[About this exercise]: Restate the records that follow word for word. Omit the images.

Extracted page text data:
----------------------------------------
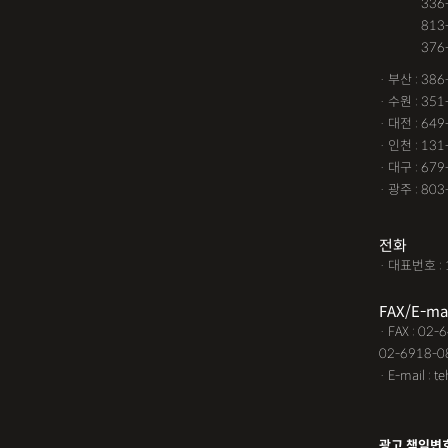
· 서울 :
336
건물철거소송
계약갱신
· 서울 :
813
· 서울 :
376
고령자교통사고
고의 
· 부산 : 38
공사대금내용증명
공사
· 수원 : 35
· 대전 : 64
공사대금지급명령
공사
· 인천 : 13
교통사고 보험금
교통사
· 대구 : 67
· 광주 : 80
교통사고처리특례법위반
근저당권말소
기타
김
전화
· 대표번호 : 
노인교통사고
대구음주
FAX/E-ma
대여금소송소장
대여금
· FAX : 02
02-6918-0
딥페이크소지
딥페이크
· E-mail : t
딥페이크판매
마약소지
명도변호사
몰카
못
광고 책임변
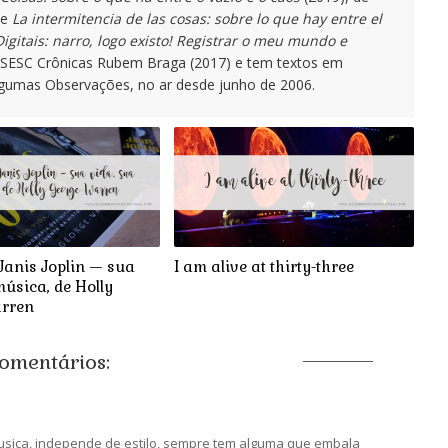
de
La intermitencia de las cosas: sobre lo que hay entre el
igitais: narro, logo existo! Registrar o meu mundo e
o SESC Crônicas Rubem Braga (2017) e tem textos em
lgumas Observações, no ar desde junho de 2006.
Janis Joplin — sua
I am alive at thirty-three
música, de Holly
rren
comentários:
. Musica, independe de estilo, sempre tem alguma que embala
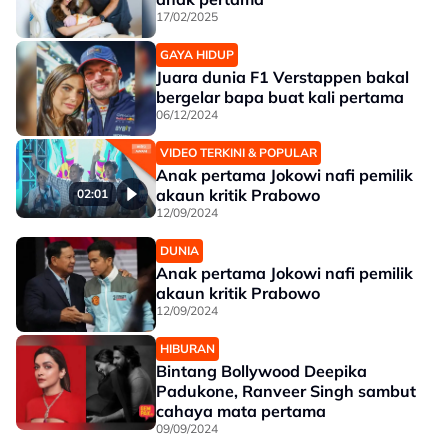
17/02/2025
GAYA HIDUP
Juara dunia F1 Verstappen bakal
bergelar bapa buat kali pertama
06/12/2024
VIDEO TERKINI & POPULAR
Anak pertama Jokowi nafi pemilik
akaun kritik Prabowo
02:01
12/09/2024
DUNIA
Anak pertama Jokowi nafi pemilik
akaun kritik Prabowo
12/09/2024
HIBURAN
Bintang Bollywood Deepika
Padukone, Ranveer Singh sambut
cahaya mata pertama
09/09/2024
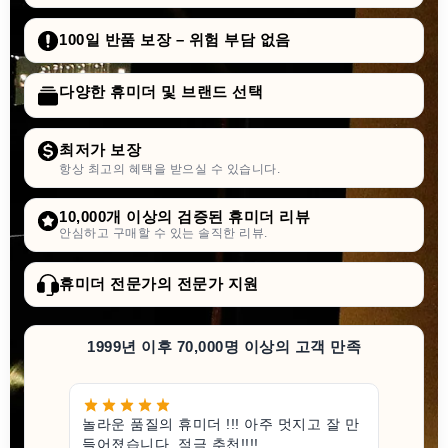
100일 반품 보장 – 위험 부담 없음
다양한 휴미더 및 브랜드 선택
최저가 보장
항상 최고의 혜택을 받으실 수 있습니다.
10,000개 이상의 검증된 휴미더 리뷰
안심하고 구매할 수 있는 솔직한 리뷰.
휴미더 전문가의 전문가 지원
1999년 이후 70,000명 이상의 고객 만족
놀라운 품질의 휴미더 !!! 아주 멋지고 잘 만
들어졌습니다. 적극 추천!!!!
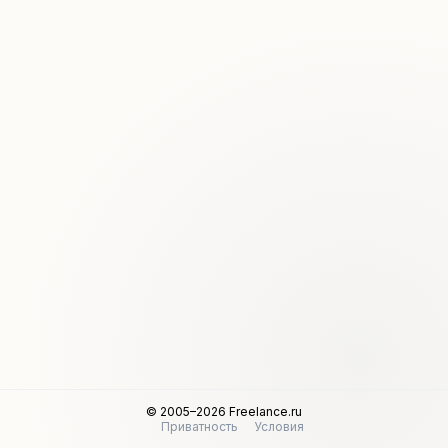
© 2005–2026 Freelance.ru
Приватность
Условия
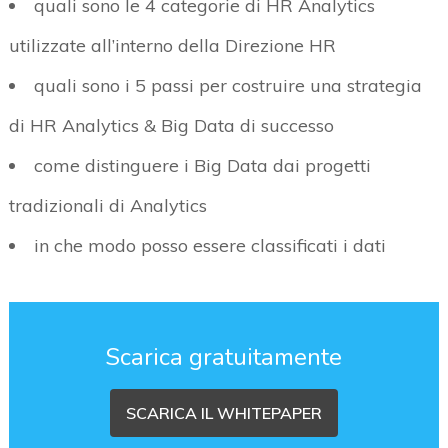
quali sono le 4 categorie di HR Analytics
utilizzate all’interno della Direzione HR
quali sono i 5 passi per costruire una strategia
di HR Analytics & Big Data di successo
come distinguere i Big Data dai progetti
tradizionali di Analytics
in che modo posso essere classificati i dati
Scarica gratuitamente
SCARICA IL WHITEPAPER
----------------------------------------
[Your solution]:
· 서울 :
336
건물철거소송
계약갱신
· 서울 :
813
· 서울 :
376
고령자교통사고
고의 
· 부산 : 38
공사대금내용증명
공사
· 수원 : 35
· 대전 : 64
공사대금지급명령
공사
· 인천 : 13
교통사고 보험금
교통사
· 대구 : 67
· 광주 : 80
교통사고처리특례법위반
근저당권말소
기타
김
전화
· 대표번호 : 
노인교통사고
대구음주
FAX/E-ma
대여금소송소장
대여금
· FAX : 02
02-6918-0
딥페이크소지
딥페이크
· E-mail : t
딥페이크판매
마약소지
명도변호사
몰카
못
광고 책임변
de
La intermitencia de las cosas: sobre lo que hay entre el
igitais: narro, logo existo! Registrar o meu mundo e
o SESC Crônicas Rubem Braga (2017) e tem textos em
lgumas Observações, no ar desde junho de 2006.
Janis Joplin — sua
I am alive at thirty-three
música, de Holly
rren
comentários:
. Musica, independe de estilo, sempre tem alguma que embala
17/02/2025
GAYA HIDUP
Juara dunia F1 Verstappen bakal
bergelar bapa buat kali pertama
06/12/2024
VIDEO TERKINI & POPULAR
Anak pertama Jokowi nafi pemilik
akaun kritik Prabowo
02:01
12/09/2024
DUNIA
Anak pertama Jokowi nafi pemilik
akaun kritik Prabowo
12/09/2024
HIBURAN
Bintang Bollywood Deepika
Padukone, Ranveer Singh sambut
cahaya mata pertama
09/09/2024
100일 반품 보장 – 위험 부담 없음
다양한 휴미더 및 브랜드 선택
최저가 보장
항상 최고의 혜택을 받으실 수 있습니다.
10,000개 이상의 검증된 휴미더 리뷰
안심하고 구매할 수 있는 솔직한 리뷰.
휴미더 전문가의 전문가 지원
1999년 이후 70,000명 이상의 고객 만족
놀라운 품질의 휴미더 !!! 아주 멋지고 잘 만
들어졌습니다. 적극 추천!!!!
© 2005–2026 Freelance.ru
Приватность
Условия
quali sono le 4 categorie di HR Analytics
utilizzate all’interno della Direzione HR
quali sono i 5 passi per costruire una strategia
di HR Analytics & Big Data di successo
come distinguere i Big Data dai progetti
tradizionali di Analytics
in che modo posso essere classificati i dati
Scarica gratuitamente
SCARICA IL WHITEPAPER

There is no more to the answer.